Internationalisation is not the panacea for the ills of higher education, but even a glimpse of the scene outside the State and the country should help to identify areas for interaction with them. In addition, the ideas of the State government to start an Academic City and International Higher Academic Zones had to be explored with possible collaborators. A Global Education Meet, convened this year with these objectives, was demonised by interested academics and taken over by a section of the students. Any amount of explanation through the media that the measures contemplated were strictly within the laws of the Centre and the State fell on deaf ears. Propaganda was whipped up that the objective of the meet was to commoditise education and to bring in foreign universities.

Bringing in foreign universities is beyond the ken of the State government and any decision on this issue will depend on the fate of the related bill in Parliament. But among the collaborative programmes that are possible even today are International Dual Degree, twinning, study abroad, student exchange, summer schools, joint research, faculty exchange and joint conferences on teaching skills. Introduction of one or more of these measures would energise universities in Kerala and acquaint them with the changes taking place around the world. It is estimated that in the last 10 years the educational scene around the world has changed more than it did in the last hundred years. The Global Education Meet was a modest effort to increase collaboration between universities in Kerala and those in both developed and developing countries.

International collaboration will benefit the rich, who go in search of better education abroad at a high cost. If they can get comparable education in India, they will go to the universities in Kerala and thus conserve their wealth. But better universities will benefit the poor even more as they will have access to better institutions right here through a scholarship scheme built into the plans for the Academic City and Academic Zones. By agitating against reform, those in the universities in Kerala are denying themselves and their successors the opportunity to study in modern institutions.

Competition has proved to be the engine of the race for excellence in every field. Just as new generation banks have changed the way public sector banks do business, a few new generation institutions would impact existing ones. Regulation of these institutions would be so rigorous that they will not be able to take liberties with the laws of the land. There is no need to fear that either private universities or foreign universities will be brought in through the back door.

Kovalam Declaration

The Kovalam Declaration, adopted at the meet, contains a treasure of recommendations which have the potential to transform the higher education scene. By rejecting the declaration, some are throwing out the baby with the bathwater. They had the option of biding their time without any risk of changes taking place in the system.

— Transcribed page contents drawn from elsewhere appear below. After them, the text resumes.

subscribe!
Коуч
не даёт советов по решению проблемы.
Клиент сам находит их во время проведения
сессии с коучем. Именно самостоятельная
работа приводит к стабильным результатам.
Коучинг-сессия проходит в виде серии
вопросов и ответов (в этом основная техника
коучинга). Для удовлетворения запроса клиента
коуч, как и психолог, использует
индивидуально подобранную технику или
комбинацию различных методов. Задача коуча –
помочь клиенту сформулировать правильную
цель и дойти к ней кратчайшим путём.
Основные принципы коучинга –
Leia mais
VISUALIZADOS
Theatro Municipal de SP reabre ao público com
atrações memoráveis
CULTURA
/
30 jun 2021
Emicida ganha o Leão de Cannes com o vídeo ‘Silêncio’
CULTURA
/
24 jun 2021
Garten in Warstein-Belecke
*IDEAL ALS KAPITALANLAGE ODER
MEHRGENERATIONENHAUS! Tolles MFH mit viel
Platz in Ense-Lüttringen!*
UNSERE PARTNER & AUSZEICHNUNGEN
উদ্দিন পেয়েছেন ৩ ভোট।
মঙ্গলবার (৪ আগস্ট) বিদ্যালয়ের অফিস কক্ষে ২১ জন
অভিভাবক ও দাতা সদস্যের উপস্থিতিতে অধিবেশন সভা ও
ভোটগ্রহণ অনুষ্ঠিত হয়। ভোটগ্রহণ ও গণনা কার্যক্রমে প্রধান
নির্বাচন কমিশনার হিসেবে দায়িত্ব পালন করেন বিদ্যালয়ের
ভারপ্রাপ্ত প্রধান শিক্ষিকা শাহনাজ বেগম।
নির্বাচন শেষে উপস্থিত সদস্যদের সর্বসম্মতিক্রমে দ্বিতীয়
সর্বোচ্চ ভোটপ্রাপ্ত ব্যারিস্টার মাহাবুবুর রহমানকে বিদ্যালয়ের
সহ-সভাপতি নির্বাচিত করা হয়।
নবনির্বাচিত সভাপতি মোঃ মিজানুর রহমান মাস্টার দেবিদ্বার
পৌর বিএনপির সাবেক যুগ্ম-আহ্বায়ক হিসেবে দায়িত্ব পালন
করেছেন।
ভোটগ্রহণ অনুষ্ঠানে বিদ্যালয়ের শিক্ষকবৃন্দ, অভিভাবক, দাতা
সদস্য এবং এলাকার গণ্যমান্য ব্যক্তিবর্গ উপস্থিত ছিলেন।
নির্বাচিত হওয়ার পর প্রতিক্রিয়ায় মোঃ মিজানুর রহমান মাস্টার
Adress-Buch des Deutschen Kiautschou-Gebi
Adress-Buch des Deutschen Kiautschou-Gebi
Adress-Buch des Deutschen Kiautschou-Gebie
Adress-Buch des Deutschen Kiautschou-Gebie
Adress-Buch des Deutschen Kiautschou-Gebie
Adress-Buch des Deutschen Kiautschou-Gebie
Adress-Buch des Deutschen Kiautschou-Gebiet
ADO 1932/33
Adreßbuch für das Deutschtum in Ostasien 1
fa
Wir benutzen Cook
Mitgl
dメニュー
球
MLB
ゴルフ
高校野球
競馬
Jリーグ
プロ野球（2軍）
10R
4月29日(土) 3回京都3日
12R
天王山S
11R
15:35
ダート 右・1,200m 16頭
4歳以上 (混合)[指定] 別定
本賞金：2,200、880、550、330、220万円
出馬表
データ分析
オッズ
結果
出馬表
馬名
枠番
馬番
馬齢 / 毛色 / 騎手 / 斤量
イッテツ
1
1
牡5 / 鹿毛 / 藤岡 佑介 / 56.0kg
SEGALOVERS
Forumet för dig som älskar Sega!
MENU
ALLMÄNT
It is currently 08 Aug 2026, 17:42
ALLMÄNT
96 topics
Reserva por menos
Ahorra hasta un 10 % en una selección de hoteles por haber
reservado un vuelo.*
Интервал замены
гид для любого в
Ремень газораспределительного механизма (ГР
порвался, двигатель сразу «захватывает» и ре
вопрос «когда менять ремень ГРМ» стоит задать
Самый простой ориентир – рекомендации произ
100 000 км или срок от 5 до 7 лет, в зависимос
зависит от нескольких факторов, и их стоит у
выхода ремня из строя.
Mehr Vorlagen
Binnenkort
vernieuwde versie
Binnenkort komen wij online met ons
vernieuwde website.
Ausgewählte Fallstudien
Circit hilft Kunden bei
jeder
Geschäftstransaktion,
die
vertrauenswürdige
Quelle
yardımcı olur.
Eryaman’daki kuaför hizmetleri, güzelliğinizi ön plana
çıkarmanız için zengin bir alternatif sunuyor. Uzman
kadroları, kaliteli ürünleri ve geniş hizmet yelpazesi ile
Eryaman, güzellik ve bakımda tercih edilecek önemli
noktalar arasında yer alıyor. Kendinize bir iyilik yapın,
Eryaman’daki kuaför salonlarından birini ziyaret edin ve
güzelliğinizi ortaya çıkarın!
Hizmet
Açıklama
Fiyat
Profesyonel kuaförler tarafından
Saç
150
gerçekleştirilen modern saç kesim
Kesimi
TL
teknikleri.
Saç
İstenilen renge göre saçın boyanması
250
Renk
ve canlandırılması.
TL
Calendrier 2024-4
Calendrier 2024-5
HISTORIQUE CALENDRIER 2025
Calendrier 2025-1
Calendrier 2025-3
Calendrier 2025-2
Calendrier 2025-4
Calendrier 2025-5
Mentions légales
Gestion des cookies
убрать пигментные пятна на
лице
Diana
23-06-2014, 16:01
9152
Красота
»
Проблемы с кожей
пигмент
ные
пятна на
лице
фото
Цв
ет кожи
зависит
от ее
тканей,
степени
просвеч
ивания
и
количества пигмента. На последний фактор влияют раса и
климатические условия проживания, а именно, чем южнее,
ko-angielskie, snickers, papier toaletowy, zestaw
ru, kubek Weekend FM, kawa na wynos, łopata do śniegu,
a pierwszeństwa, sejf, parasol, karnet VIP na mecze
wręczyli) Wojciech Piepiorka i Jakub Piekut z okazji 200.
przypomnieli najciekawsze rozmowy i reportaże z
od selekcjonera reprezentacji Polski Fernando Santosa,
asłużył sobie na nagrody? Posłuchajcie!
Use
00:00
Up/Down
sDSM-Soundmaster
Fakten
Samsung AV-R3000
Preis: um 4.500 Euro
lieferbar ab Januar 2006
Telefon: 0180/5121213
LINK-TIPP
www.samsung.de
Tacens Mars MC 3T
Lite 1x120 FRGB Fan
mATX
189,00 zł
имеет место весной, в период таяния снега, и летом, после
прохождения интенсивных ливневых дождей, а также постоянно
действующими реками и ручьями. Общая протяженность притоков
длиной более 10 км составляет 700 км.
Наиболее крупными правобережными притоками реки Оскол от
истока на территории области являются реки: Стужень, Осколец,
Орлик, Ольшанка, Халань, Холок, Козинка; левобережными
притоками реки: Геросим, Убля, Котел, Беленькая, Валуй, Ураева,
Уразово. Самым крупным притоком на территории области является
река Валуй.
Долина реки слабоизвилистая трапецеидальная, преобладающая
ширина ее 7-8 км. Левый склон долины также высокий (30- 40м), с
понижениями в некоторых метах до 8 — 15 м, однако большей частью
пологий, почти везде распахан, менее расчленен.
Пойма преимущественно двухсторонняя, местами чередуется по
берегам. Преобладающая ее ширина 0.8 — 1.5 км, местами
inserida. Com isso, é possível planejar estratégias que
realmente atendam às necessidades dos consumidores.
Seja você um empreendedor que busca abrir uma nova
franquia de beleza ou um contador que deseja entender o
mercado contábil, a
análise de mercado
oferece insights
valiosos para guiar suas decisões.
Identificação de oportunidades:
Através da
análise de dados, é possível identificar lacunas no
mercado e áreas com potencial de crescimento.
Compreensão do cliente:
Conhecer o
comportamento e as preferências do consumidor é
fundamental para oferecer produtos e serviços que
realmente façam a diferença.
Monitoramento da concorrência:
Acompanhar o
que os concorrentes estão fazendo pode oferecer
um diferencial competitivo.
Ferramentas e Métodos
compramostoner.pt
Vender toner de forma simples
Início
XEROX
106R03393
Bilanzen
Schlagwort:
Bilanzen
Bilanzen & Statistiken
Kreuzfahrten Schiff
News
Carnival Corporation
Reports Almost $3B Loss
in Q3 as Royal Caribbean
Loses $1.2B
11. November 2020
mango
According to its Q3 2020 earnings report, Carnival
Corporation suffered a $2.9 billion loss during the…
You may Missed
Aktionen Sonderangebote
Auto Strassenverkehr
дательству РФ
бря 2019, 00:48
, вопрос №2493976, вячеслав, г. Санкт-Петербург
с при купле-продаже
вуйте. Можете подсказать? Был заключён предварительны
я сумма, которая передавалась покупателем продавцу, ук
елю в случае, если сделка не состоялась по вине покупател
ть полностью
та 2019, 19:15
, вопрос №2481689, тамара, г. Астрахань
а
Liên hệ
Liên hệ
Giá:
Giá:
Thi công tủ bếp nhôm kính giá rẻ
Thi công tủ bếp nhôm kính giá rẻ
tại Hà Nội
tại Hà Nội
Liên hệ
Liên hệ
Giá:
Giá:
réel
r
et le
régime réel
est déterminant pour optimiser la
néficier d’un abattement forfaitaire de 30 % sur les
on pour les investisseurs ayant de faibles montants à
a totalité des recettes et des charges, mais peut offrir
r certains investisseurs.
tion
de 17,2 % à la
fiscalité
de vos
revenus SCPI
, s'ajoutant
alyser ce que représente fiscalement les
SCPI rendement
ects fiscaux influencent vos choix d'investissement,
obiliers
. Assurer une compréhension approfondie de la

Undoubtedly, private investment is essential to upgrade universities in Kerala. The State exchequer is on the verge of bankruptcy and the promise of additional funds from the Centre under the Rashtriya Uchchatar Siksha Abhiyan (RUSA) has been belied. Blocking private investment in the Academic City and Academic Zones on account of ideology appears unwise.

In Kerala there is a proclivity for agitations. When hartals (“hurt all”, some say) are declared by any organisation, many stay indoors, some of them with a stock of liquor. But in the last four years, no working day was lost on account of student agitations. This makes the violent education agitation curiouser. There was no urgency to block a decision by the government, which remains ambivalent on private and foreign universities. Intolerance is often seen as a consequence of a perceived rather than a direct threat. Since elections in Kerala are likely to be held in April or May, parties are lining up for coalitions with strange bedfellows. Those who have been accusing others of intolerance, but they are now gripped with their own brand of intolerance of education reform. It has set the clock back on the much-needed upgrade of an antiquated system of education by trumped-up fear of commercialisation.

The evident consternation of the participants over the signs of intolerance was reflected in the Kovalam Declaration, which expressed the hope that dissent will not degenerate into violence.

(T.P. Sreenivasan, a former ambassador, is the Vice Chairman of the Kerala State Higher Education Council. Views expressed here are personal.)